## TASK GOAL:
The full set of lines below has to be duplicated exactly, with no picture kept.

Records from a dataset:
━━━━━━

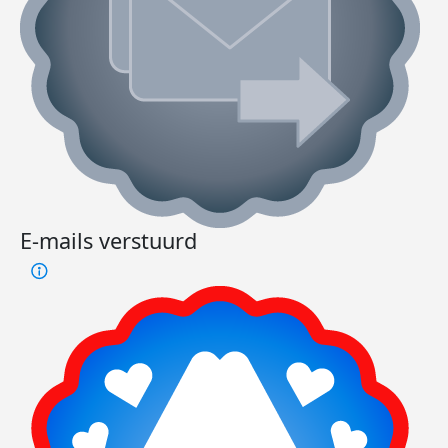
E-mails verstuurd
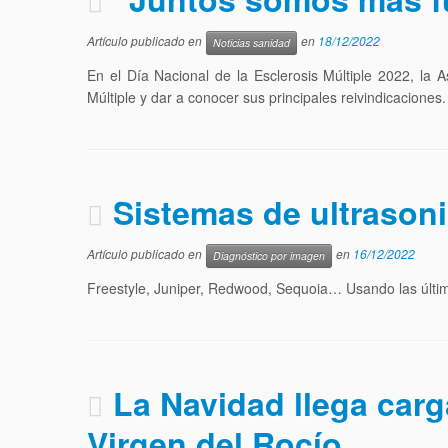
Artículo publicado en
en
18/12/2022
Noticias sanidad
En el Día Nacional de la Esclerosis Múltiple 2022, la 
Múltiple y dar a conocer sus principales reivindicaciones.
Sistemas de ultraso
Artículo publicado en
en
16/12/2022
Diagnóstico por imagen
Freestyle, Juniper, Redwood, Sequoia… Usando las últim
La Navidad llega carga
Virgen del Rocío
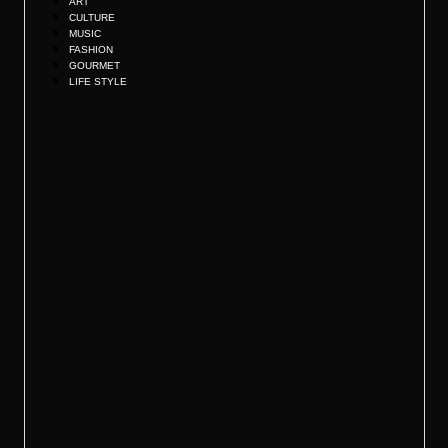
ART
CULTURE
MUSIC
FASHION
GOURMET
LIFE STYLE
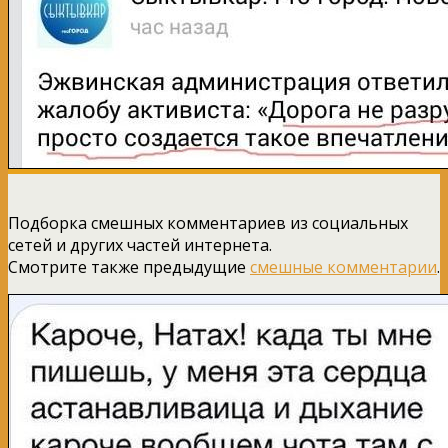
Подборка смешных комментариев из социальных
сетей и других частей интернета.
Смотрите также предыдущие
смешные комментарии
.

━━━━━━

## PROBLEM SOLUTION:
E-mails verstuurd
Artículo publicado en
en
18/12/2022
Noticias sanidad
En el Día Nacional de la Esclerosis Múltiple 2022, la 
Múltiple y dar a conocer sus principales reivindicaciones.
Sistemas de ultraso
Artículo publicado en
en
16/12/2022
Diagnóstico por imagen
Freestyle, Juniper, Redwood, Sequoia… Usando las últim
La Navidad llega carga
Virgen del Rocío
ART
CULTURE
MUSIC
FASHION
GOURMET
LIFE STYLE
Подборка смешных комментариев из социальных
сетей и других частей интернета.
Смотрите также предыдущие
смешные комментарии
.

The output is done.